But his mind is mushy, concussion heavy and thick scent battering him useless for thoughts. His gums feel sore, as do his fingernails. Something's coming, a deep pressure, something sharp trying to pierce through.
He's heaving now, heart shattering as he loses himself. He's freaking out. It's not safe. He's not safe.
That radio cuts back on, himself too worn out to keep it shut behind that door and its like Jay's searching through the static himself, shakily turning the volume and bending the metal wires to connect.
He doesn't know what to do. He's panicking. He needs. He needs.
Theo bears down on him, tightening the press around his lower face and he speaks.
"Submit."
The voice echoes through him like a whisper through a hollow tunnel and his ears begin to ring.
He stills.
His eyes roll to the back of his head and it's like he can't breathe. There's a metal chain anchoring him to the ocean floor and he can't swim up no matter how hard he shifts his arms.
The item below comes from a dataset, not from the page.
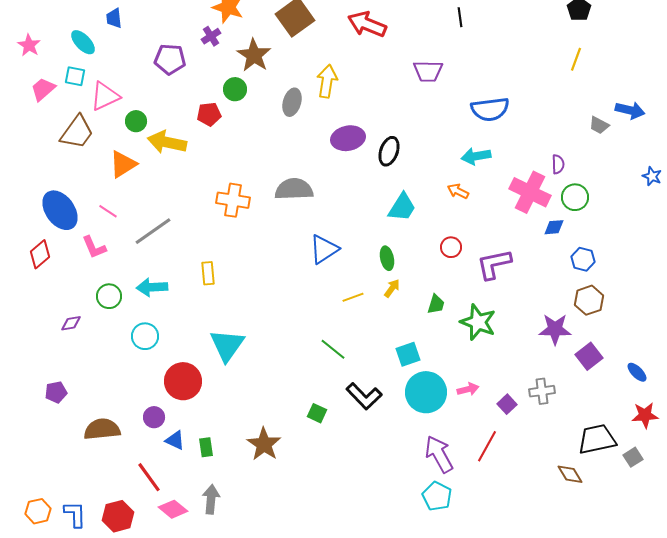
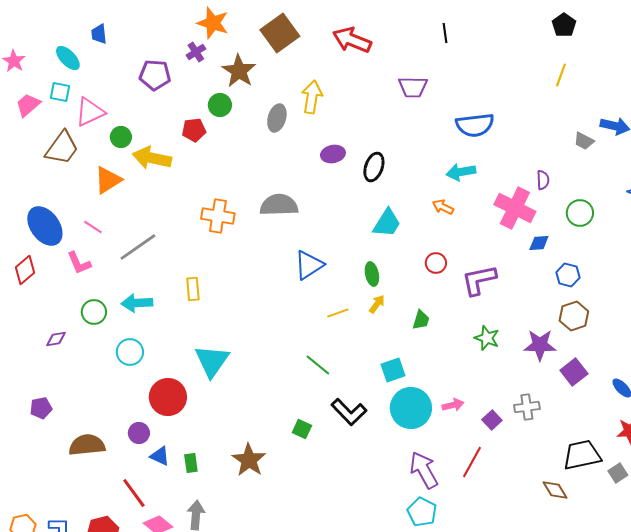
purple ellipse: (348, 138) -> (333, 154), size x0.7
green circle: (575, 197) -> (580, 213), moved
green star: (478, 322) -> (487, 338), moved, size x0.7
"It's all thanks to you, Jay." Theo hums above him, free hand inching towards his collar, fingers clutching around the rim and pulling it to the side tautly.
Jay's kicking his feet, but the chain makes them move so much slower and the water, the water doesn't help. This far down wasn't made for them, the pressure was too much for them to handle. It'll cave his chest in, it'll press his head in from all sides until he's nothing better than a shipwreck blown and contorted into itself.
There's chaos around him, schools of fish rushing about him. He feels their scales slide against his skin as they push against each other and crowd all around him.
Then, the weight is gone. The body pinning him down and the hand around his bite leaves. It's thrown off of him, but Jay's still hooked, the chain stays locked around his foot.
He can't fucking breathe.
"Jay?! Jay, fuck. Don't come closer!" Nicholas is growling somewhere above the ocean. He's reaching down into the water, but Jay can't get to him, can't touch him. So, he tries to undo the lock instead, his chest ticking with the time he has left before he breathes in, before he drowns.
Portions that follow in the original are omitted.